Monday, January 22, 2018
COGNITIVE DISSONANCE
There are things I witness in my everyday life that do not sit very well with the things I value in my brain and heart and soul. Every time my mum or grandma tells me that my clothes are not what “a sweet girl” would wear, I think maybe I deserved all those times I was mistreated by men, maybe I am giving off the vibes that I am not “a nice girl” and all I want is to be toyed with. Perhaps it is growing up in a household with only girls, but I have never heard my family say to the boys that regardless what a person wears, he is not to touch her if she does not want to, that only yes means yes, that a girl who stays out with him past midnight can still be a good girl, that even as a man, he is not simply reduced to “boys will be boys”, that it is not on the girl, it is never on the girl, for a man who chooses to do something.
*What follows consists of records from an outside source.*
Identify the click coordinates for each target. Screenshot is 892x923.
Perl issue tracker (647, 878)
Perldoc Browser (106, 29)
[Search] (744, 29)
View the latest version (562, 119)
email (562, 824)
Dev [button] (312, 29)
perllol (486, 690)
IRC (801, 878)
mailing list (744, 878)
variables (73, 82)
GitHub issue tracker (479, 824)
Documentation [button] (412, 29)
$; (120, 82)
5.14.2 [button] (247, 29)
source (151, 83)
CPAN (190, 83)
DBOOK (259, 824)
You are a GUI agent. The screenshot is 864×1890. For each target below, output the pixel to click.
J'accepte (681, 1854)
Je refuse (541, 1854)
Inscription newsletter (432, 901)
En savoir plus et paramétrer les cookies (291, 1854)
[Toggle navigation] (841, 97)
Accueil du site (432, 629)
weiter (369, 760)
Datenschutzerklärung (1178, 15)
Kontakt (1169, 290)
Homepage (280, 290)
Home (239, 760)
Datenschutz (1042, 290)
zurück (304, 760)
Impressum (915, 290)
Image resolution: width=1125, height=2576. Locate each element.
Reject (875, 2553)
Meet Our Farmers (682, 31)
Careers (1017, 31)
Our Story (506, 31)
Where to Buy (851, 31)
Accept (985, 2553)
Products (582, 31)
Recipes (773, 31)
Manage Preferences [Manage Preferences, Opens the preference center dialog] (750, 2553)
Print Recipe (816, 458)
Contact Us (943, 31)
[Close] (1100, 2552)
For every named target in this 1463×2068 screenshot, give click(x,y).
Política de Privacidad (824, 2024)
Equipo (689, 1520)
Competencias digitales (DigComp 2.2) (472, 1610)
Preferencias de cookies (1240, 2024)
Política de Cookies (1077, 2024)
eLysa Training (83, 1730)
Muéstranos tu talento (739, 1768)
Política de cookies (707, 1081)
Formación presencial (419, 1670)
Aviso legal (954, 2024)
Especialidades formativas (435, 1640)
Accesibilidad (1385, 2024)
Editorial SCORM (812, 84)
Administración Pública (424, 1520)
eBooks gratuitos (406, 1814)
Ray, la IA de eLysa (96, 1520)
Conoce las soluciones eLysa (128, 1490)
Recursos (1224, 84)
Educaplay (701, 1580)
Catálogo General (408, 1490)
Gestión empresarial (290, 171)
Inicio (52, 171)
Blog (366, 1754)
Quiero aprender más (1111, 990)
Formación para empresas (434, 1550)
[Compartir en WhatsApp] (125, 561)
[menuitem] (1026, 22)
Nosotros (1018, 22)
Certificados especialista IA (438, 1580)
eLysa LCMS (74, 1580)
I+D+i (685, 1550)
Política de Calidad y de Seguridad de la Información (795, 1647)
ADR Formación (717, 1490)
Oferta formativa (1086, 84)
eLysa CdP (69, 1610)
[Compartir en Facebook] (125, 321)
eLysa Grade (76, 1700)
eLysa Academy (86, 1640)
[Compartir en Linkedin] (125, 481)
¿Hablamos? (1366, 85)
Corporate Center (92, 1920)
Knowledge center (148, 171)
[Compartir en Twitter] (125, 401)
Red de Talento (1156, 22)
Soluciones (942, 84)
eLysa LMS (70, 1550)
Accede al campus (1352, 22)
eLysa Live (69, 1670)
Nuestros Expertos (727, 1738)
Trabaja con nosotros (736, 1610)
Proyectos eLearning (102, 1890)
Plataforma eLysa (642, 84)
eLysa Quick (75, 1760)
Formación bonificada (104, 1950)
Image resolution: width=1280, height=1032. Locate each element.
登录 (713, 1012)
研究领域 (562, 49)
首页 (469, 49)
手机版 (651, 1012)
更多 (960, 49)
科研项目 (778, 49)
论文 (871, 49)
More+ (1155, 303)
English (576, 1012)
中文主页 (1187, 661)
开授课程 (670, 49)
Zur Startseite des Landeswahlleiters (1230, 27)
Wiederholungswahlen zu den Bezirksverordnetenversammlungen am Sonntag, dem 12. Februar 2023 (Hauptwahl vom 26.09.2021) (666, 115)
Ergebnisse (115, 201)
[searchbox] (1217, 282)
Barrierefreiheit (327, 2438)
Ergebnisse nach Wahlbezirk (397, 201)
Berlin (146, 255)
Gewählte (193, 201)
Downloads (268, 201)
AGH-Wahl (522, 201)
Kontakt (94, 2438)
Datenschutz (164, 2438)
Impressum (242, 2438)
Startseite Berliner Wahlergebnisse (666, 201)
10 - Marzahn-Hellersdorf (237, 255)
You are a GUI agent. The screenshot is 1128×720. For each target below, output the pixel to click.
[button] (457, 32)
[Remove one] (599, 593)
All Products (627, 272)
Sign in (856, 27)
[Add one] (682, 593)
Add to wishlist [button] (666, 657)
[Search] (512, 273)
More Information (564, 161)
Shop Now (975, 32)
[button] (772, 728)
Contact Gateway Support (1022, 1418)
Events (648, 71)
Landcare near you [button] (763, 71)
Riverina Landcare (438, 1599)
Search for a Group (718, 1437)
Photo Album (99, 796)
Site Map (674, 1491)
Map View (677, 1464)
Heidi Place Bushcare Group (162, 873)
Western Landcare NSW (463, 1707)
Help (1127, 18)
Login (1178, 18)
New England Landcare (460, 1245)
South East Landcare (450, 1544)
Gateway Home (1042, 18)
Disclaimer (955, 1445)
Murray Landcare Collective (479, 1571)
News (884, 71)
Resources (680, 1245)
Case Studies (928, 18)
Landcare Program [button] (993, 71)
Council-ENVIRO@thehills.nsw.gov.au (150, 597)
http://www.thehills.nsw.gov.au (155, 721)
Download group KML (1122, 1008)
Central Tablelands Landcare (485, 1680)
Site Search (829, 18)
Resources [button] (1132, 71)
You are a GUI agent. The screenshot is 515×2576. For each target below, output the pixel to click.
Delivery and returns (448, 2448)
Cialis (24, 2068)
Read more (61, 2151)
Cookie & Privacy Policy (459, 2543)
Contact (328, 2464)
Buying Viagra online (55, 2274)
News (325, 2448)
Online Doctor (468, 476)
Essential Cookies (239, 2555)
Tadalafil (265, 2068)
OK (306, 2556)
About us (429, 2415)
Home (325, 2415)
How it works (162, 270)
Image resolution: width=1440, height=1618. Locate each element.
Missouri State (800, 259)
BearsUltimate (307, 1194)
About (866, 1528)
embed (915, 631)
A few months ago, a Malay Muslim woman was elected as Singapore’s president (although there were no votes, but that’s a whole notha story), and all I can remember is my uncle, with whom I grew up in the same household, saying “is this what we have come to? Is this what we were taught? That women can lead just the same as men?” and that’s when I realised the women’s activist groups I’d been in have been right for so long, that sometimes it is your very own flesh and blood that can be the most toxic, and the fact that you want to distance yourself from people whose values pervade your mental health, is not a bad thing. It is in the fact that the woman who raised me to believe that god makes you a better and more accepting person, then turned around to tell me I have made a grievous, shameful mistake, only because the same god said so, and not based on any logical proof, that I think “when will this fucking end?” If a person’s love for you is conditional upon whether you are a Muslim or share the same religious belief whichever it may be, then is that love, actually?